## Problem requirements
In the entries below, find each line bearing the string "eden" and copy it.

━━ Given records

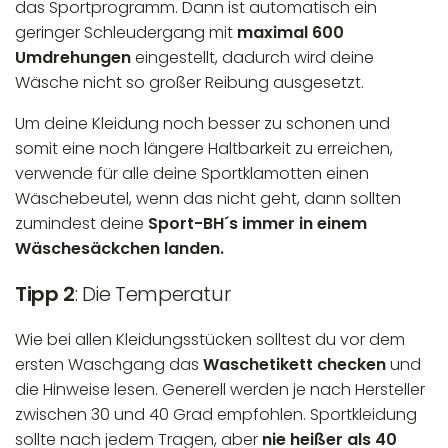
das Sportprogramm. Dann ist automatisch ein
geringer Schleudergang mit
maximal 600
Umdrehungen
eingestellt, dadurch wird deine
Wäsche nicht so großer Reibung ausgesetzt.
Um deine Kleidung noch besser zu schonen und
somit eine noch längere Haltbarkeit zu erreichen,
verwende für alle deine
Sportklamotten einen
Wäschebeutel, wenn das nicht geht, dann sollten
zumindest deine
Sport-BH´s immer in einem
Wäschesäckchen
landen.
Tipp 2
: Die Temperatur
Wie bei allen Kleidungsstücken solltest du vor dem
ersten Waschgang das
Waschetikett checken
und
die Hinweise lesen. Generell werden je nach Hersteller
zwischen 30 und 40 Grad empfohlen. Sportkleidung
sollte nach jedem Tragen, aber
nie heißer als 40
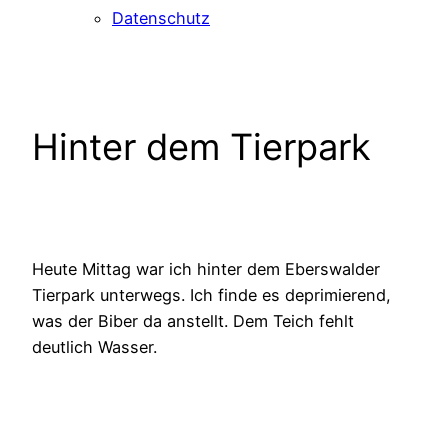
Datenschutz
Hinter dem Tierpark
Heute Mittag war ich hinter dem Eberswalder
Tierpark unterwegs. Ich finde es deprimierend,
was der Biber da anstellt. Dem Teich fehlt
deutlich Wasser.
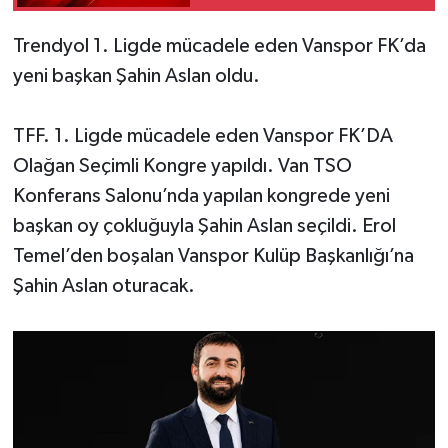
Duyulmalı
Trendyol 1. Ligde mücadele eden Vanspor FK’da
yeni başkan Şahin Aslan oldu.
TFF. 1. Ligde mücadele eden Vanspor FK’DA
Olağan Seçimli Kongre yapıldı. Van TSO
Konferans Salonu’nda yapılan kongrede yeni
başkan oy çokluğuyla Şahin Aslan seçildi. Erol
Temel’den boşalan Vanspor Kulüp Başkanlığı’na
Şahin Aslan oturacak.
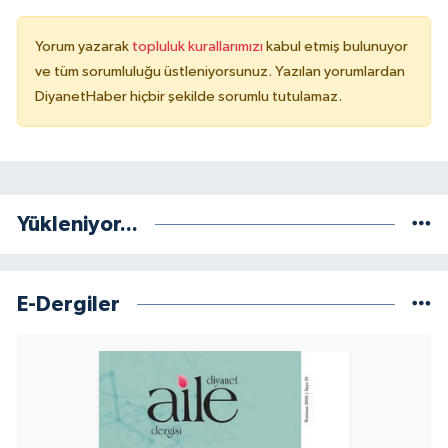
Yalova Müftülüğü
Yorum yazarak
topluluk kurallarımızı
kabul etmiş bulunuyor
Yozgat Müftülüğü
ve tüm sorumluluğu üstleniyorsunuz. Yazılan yorumlardan
DiyanetHaber hiçbir şekilde sorumlu tutulamaz.
Zonguldak Müftülüğü
Yükleniyor...
E-Dergiler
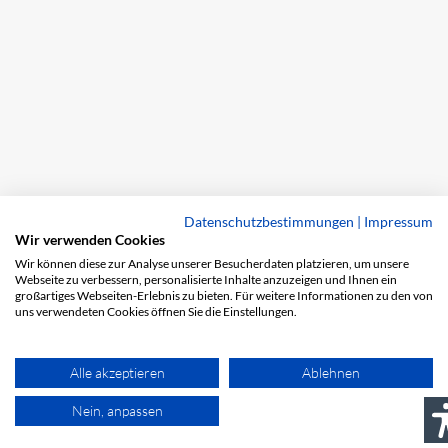
Datenschutzbestimmungen
|
Impressum
Wir verwenden Cookies
Wir können diese zur Analyse unserer Besucherdaten platzieren, um unsere
Webseite zu verbessern, personalisierte Inhalte anzuzeigen und Ihnen ein
großartiges Webseiten-Erlebnis zu bieten. Für weitere Informationen zu den von
uns verwendeten Cookies öffnen Sie die Einstellungen.
Alle akzeptieren
Ablehnen
Nein, anpassen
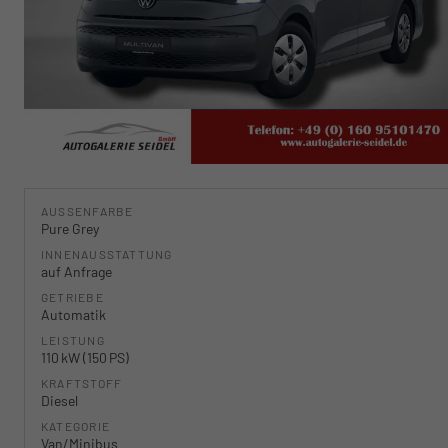
AUSSENFARBE
Pure Grey
INNENAUSSTATTUNG
auf Anfrage
GETRIEBE
Automatik
LEISTUNG
110 kW (150 PS)
KRAFTSTOFF
Diesel
KATEGORIE
Van/Minibus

━━━━

## Answer to the problem
Trendyol 1. Ligde mücadele eden Vanspor FK’da
TFF. 1. Ligde mücadele eden Vanspor FK’DA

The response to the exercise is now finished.